With the antibodies used, two forms of axin and dishevelled were consistently detected by Western blotting. The higher molecular weight form of dishevelled distributed mostly in the S100 fraction (Fig. 9 a). For axin, small amounts of a higher molecular weight form were seen in the P100 fraction and were enriched in membrane fractions after flotation of the P100 (Fig. 9 b). The significance of these distinct immunoreactive forms of axin and dishevelled is unclear.

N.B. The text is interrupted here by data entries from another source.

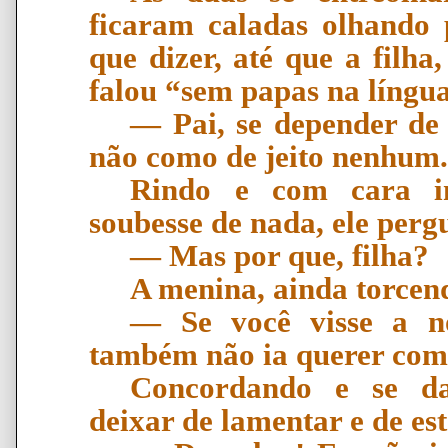
ficaram caladas olhando
que dizer, até que a filha
falou “sem papas na língu
―
Pai, se depender de
n
ã
o como de jeito nenhum.
Rindo e com cara i
soubesse de nada, ele perg
―
Mas por que, filha?
A menina, ainda torcen
―
Se voc
ê
visse a no
tamb
é
m n
ã
o ia querer com
Concordando e se d
deixar de lamentar e de est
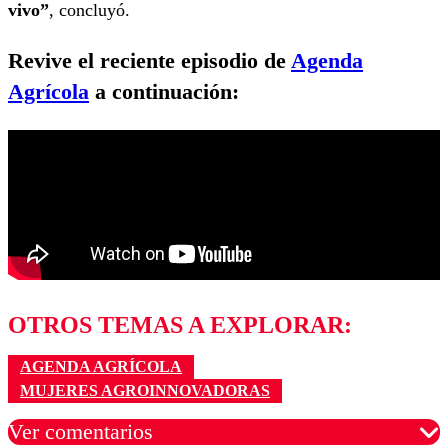
vivo”
, concluyó.
Revive el reciente episodio de
Agenda
Agrícola
a continuación:
OTROS TEMAS A EXPLORAR:
AGENDA AGRÍCOLA
MUJERES AGROINNOVADORAS
Ver comentarios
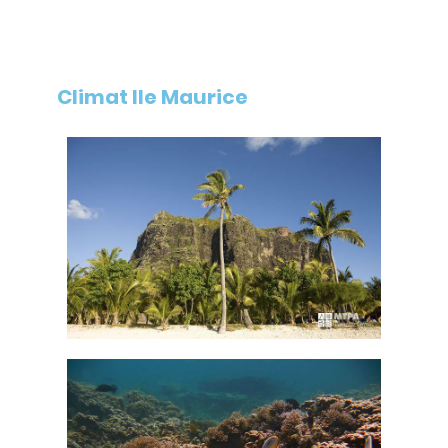
Climat Ile Maurice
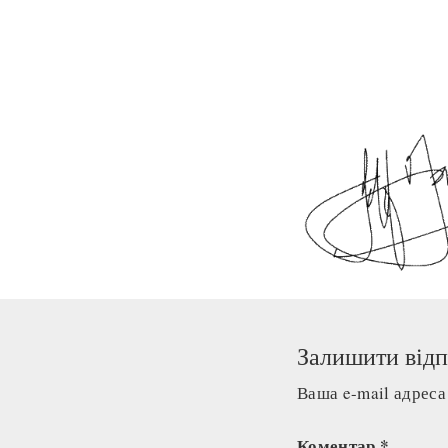
Залишити відп
Ваша e-mail адрес
Коментар
*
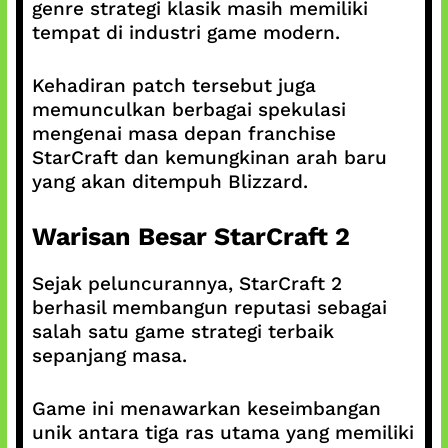
genre strategi klasik masih memiliki
tempat di industri game modern.
Kehadiran patch tersebut juga
memunculkan berbagai spekulasi
mengenai masa depan franchise
StarCraft dan kemungkinan arah baru
yang akan ditempuh Blizzard.
Warisan Besar StarCraft 2
Sejak peluncurannya, StarCraft 2
berhasil membangun reputasi sebagai
salah satu game strategi terbaik
sepanjang masa.
Game ini menawarkan keseimbangan
unik antara tiga ras utama yang memiliki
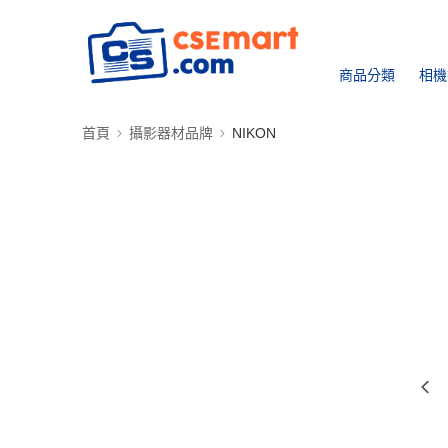
商品分類
相機
首頁
攝影器材品牌
NIKON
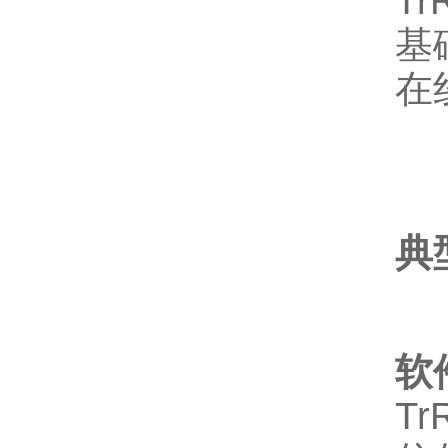
T
基
在
典
软
T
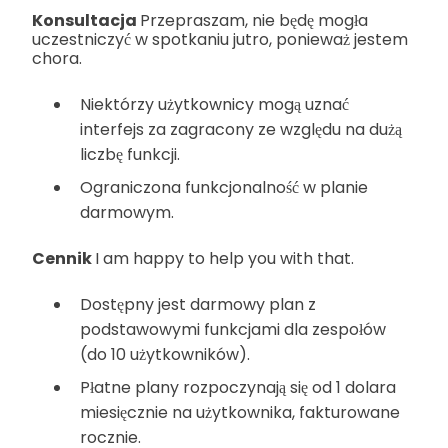
Konsultacja
Przepraszam, nie będę mogła
uczestniczyć w spotkaniu jutro, ponieważ jestem
chora.
Niektórzy użytkownicy mogą uznać
interfejs za zagracony ze względu na dużą
liczbę funkcji.
Ograniczona funkcjonalność w planie
darmowym.
Cennik
I am happy to help you with that.
Dostępny jest darmowy plan z
podstawowymi funkcjami dla zespołów
(do 10 użytkowników).
Płatne plany rozpoczynają się od 1 dolara
miesięcznie na użytkownika, fakturowane
rocznie.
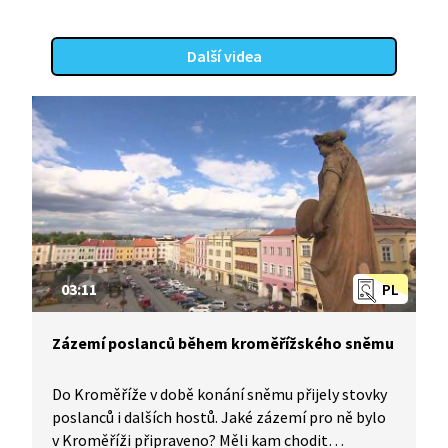
Další videa
03:11
PL
Zázemí poslanců během kroměřížského sněmu
Do Kroměříže v době konání sněmu přijely stovky
poslanců i dalších hostů. Jaké zázemí pro ně bylo
v Kroměříži připraveno? Měli kam chodit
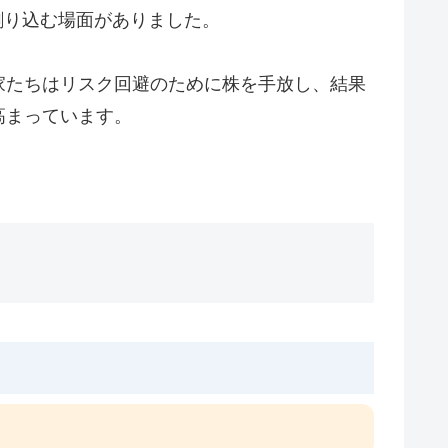
を割り込む場面がありました。
家たちはリスク回避のために株を手放し、結果
高まっています。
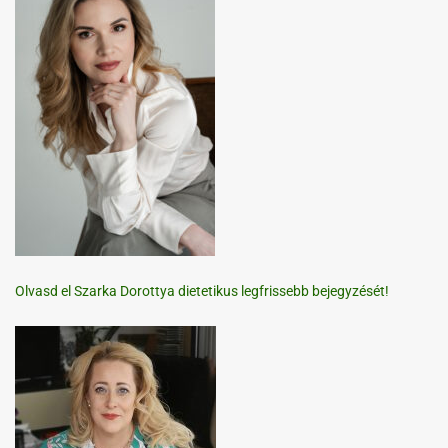
Olvasd el Szarka Dorottya dietetikus legfrissebb bejegyzését!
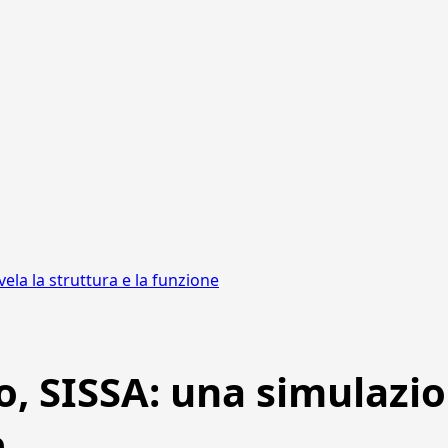
ela la struttura e la funzione
, SISSA: una simulazion
e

To determine whether the large soluble pool of the components of the destruction complex cofractionates with APC, the S100 fraction of HCT116 cells was analyzed by velocity gradient centrifugation (Fig. 9 c). Most of the soluble β-catenin, dishevelled, and GSK-3β sedimented at a size range of ∼4–5S. Only minor portions of GSK-3β and β-catenin overlapped with APC in the 20S fraction. Axin, on the other hand, was almost exclusively present in the 20S fraction of the gradient, thereby significantly cofractionating with the 20S pool of APC. None of axin, dishevelled, GSK-3β, or β-catenin codistributed with the 60S pool of APC in HCT116 cells. A summary of the overall approximate distributions of APC and components of the β-catenin destruction complex in HCT116 cells is depicted in Table .

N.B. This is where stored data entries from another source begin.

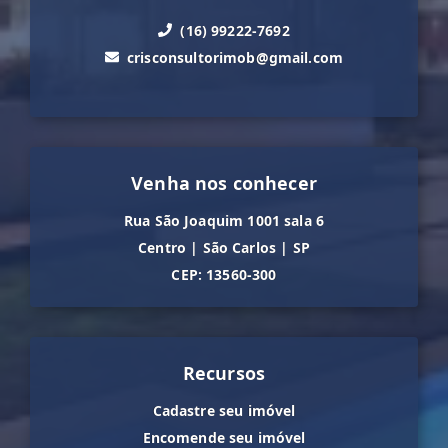
(16) 99222-7692
crisconsultorimob@gmail.com
Venha nos conhecer
Rua São Joaquim 1001 sala 6
Centro
|
São Carlos
|
SP
CEP: 13560-300
Recursos
Cadastre seu imóvel
Encomende seu imóvel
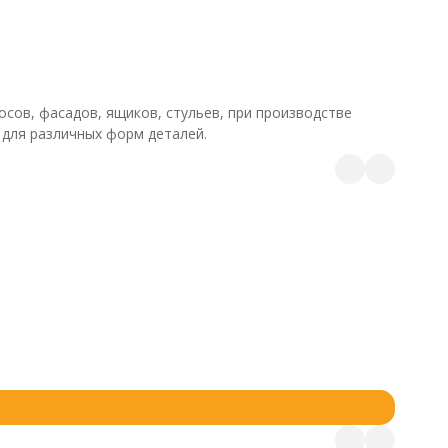
сов, фасадов, ящиков, стульев, при производстве
 для различных форм деталей.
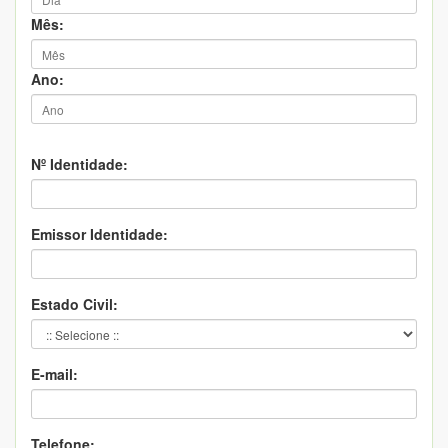
Mês:
Ano:
Nº Identidade:
Emissor Identidade:
Estado Civil:
E-mail:
Telefone:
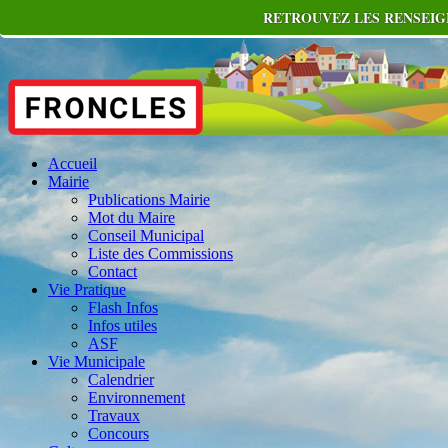
RETROUVEZ LES RENSEIGN
Accueil
Mairie
Publications Mairie
Mot du Maire
Conseil Municipal
Liste des Commissions
Contact
Vie Pratique
Flash Infos
Infos utiles
ASF
Vie Municipale
Calendrier
Environnement
Travaux
Concours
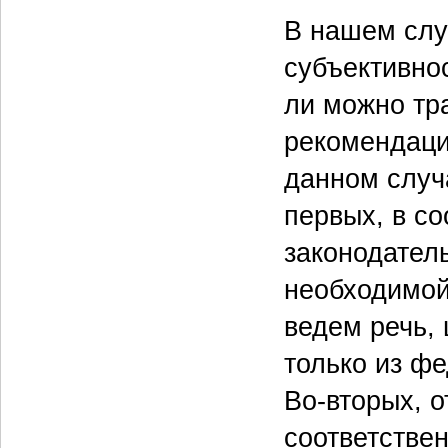
В нашем слу
субъективнос
ли можно тр
рекомендаци
данном случа
первых, в со
законодател
необходимой
ведем речь,
только из фе
Во-вторых, о
соответствен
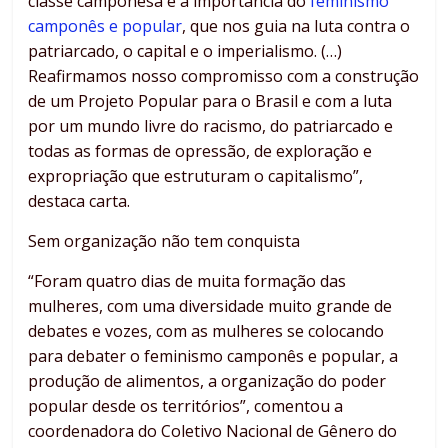
classe camponesa e a importância do
feminismo
camponês e popular
, que nos guia na luta contra o
patriarcado, o capital e o imperialismo. (…)
Reafirmamos nosso compromisso com a construção
de um Projeto Popular para o Brasil e com a luta
por um mundo livre do racismo, do patriarcado e
todas as formas de opressão, de exploração e
expropriação que estruturam o capitalismo”,
destaca carta.
Sem organização não tem conquista
“Foram quatro dias de muita formação das
mulheres, com uma diversidade muito grande de
debates e vozes, com as mulheres se colocando
para debater o feminismo camponês e popular, a
produção de alimentos, a organização do poder
popular desde os territórios”, comentou a
coordenadora do Coletivo Nacional de Gênero do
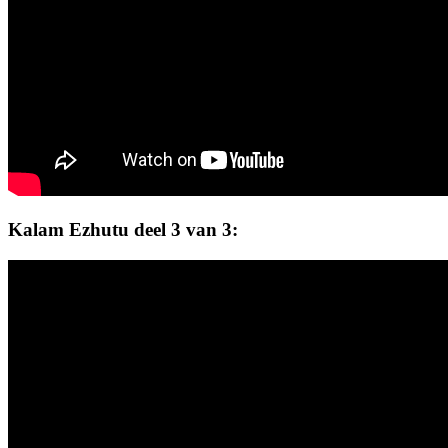
Kalam Ezhutu deel 3 van 3:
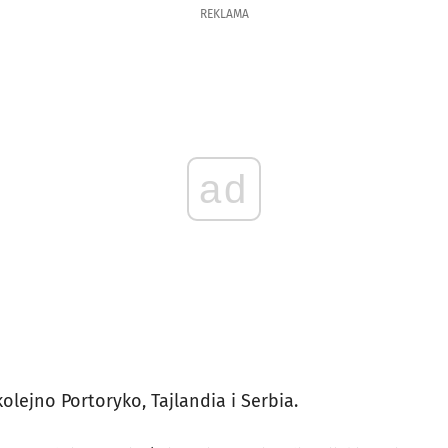
REKLAMA
ad
lejno Portoryko, Tajlandia i Serbia.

To assess whether the distributions of these proteins were unique to HCT116 cells or dependent on the NH₂-terminal mutation of β-catenin expressed by this cell line, we also analyzed their fractionation patterns in the breast cancer cell line MCF-7 (Fig. 10). APC as well as β-catenin, axin, dishevelled, and GSK-3β distributed into subcellular pools in MCF-7 cells very similar to HCT116 cells. APC fractionated equally into P100 and S100 pools, whereas axin, dishevelled, and GSK-3β were largely soluble and β-catenin mostly pelleted (Fig. 10 a). In density flotation gradients, most complex components from MCF-7 cells behaved comparable to those from HCT116 cells (Fig. 10 b). APC and β-catenin mostly floated with membranes, whereas the small amounts of particulate dishevelled were mainly detected in dense fractions. In contrast to the HCT116 cells where the small P100 pools of axin and GSK-3β distributed in both membrane and dense fractions, the small pool of particulate axin fractionated exclusively in membrane fractions, and most of the pelletable GSK-3β sedimented in the dense fractions. Nonetheless, because the fraction of axin and GSK-3β present in the P100 before flotation is minor compared with the soluble pool of these proteins (see Fig. 10 a), their overall distributions are very similar in HCT116 and MCF-7 cells.

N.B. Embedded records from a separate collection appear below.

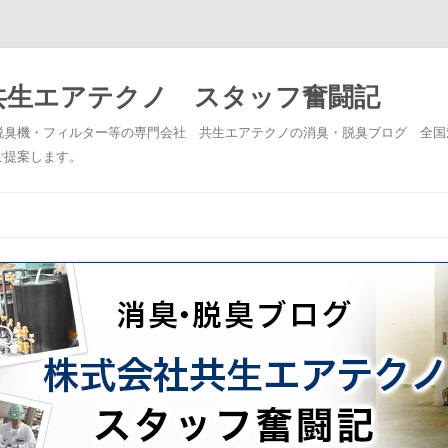
共生エアテクノ スタッフ奮闘記
脱臭機・フィルター等の専門会社 共生エアテクノの消臭・脱臭ブログ 全国
ご提案します。
コンテンツへスキップ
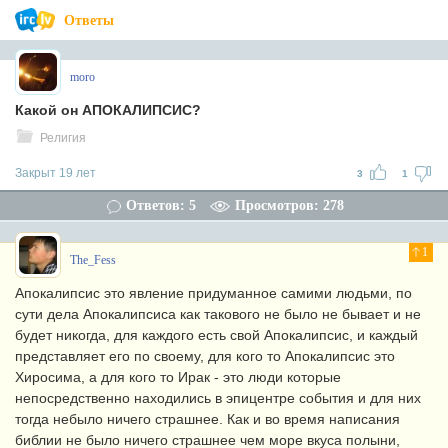
Ответы
moro
Какой он АПОКАЛИПСИС?
Религия
Закрыт 19 лет
3
1
Ответов: 5
Просмотров: 278
1
The_Fess
Апокалипсис это явление придуманное самими людьми, по
сути дела Апокалипсиса как такового не было не бывает и не
будет никогда, для каждого есть свой Апокалипсис, и каждый
представляет его по своему, для кого то Апокалипсис это
Хиросима, а для кого то Ирак - это люди которые
непосредственно находились в эпицентре события и для них
тогда небыло ничего страшнее. Как и во время написания
библии не было ничего страшнее чем море вкуса полыни,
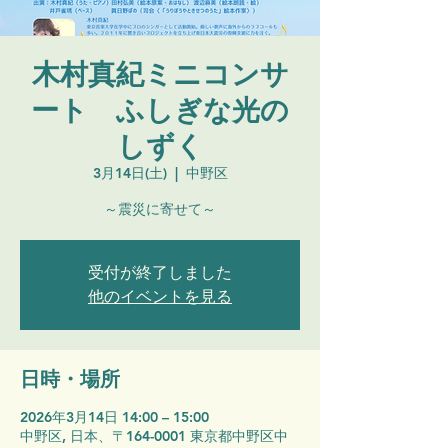
木村真紀ミニコンサ
ート ふしぎな光の
しずく
3月14日(土)
  |  
中野区
～震災に寄せて～
受付が終了しました
他のイベントを見る
日時・場所
2026年3月14日 14:00 – 15:00
中野区, 日本、〒164-0001 東京都中野区中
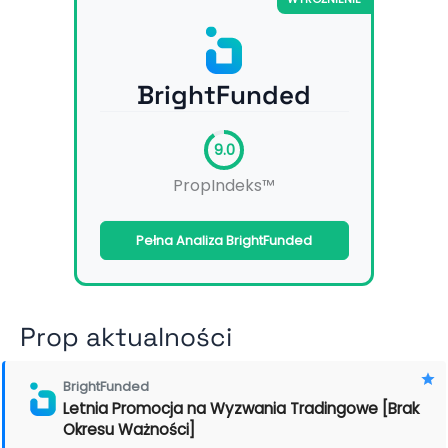
BrightFunded
9.0
PropIndeks™
Pełna Analiza BrightFunded
Prop aktualności
BrightFunded
Letnia Promocja na Wyzwania Tradingowe [Brak
Okresu Ważności]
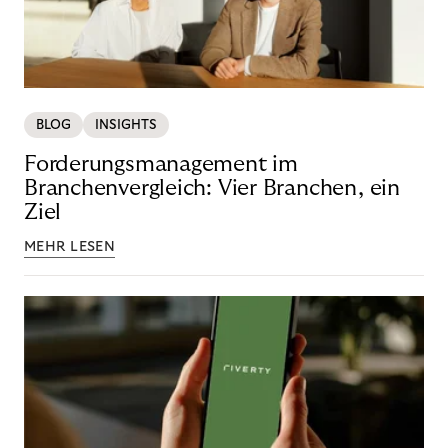
BLOG
INSIGHTS
Forderungsmanagement im
Branchenvergleich: Vier Branchen, ein
Ziel
MEHR LESEN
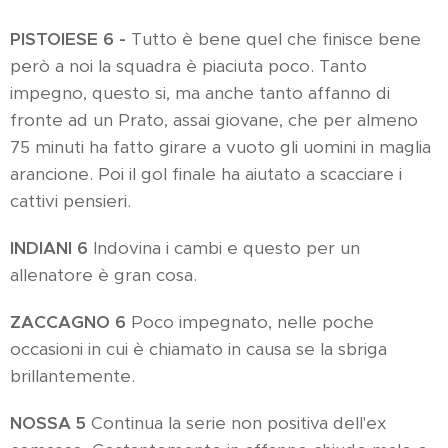
PISTOIESE
6 -
Tutto è bene quel che finisce bene
però a noi la squadra è piaciuta poco. Tanto
impegno, questo si, ma anche tanto affanno di
fronte ad un Prato, assai giovane, che per almeno
75 minuti ha fatto girare a vuoto gli uomini in maglia
arancione. Poi il gol finale ha aiutato a scacciare i
cattivi pensieri.
INDIANI
6
Indovina i cambi e questo per un
allenatore è gran cosa.
ZACCAGNO
6
Poco impegnato, nelle poche
occasioni in cui è chiamato in causa se la sbriga
brillantemente.
NOSSA
5
Continua la serie non positiva dell'ex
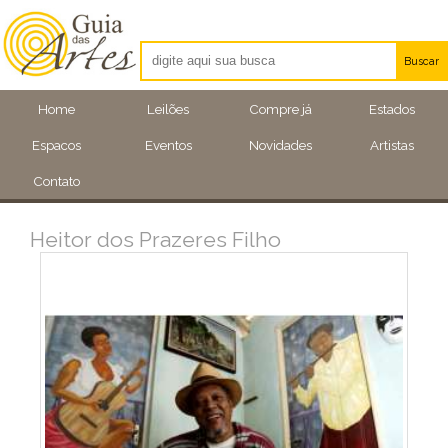
Buscar
Artistas
Home
Leilões
Compre já
Estados
Eventos
Espacos
Eventos
Novidades
Artistas
Locais
Contato
Heitor dos Prazeres Filho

The fractionation pattern of the major soluble pool of the destruction complex in MCF-7 cells was also analyzed by velocity sizing (Fig. 10 c). Largely identical to HCT116 cells, APC fractionated into two peaks, a 20S and a 60S fraction, whereas β-catenin, dishevelled, and GSK-3β again distributed into the 4–5S fraction. Axin was again mainly found in the 20S pool, thus overlapping with the 20S fraction of APC. Again, none of the components of the destruction complex fractionated with the 60S pool of APC.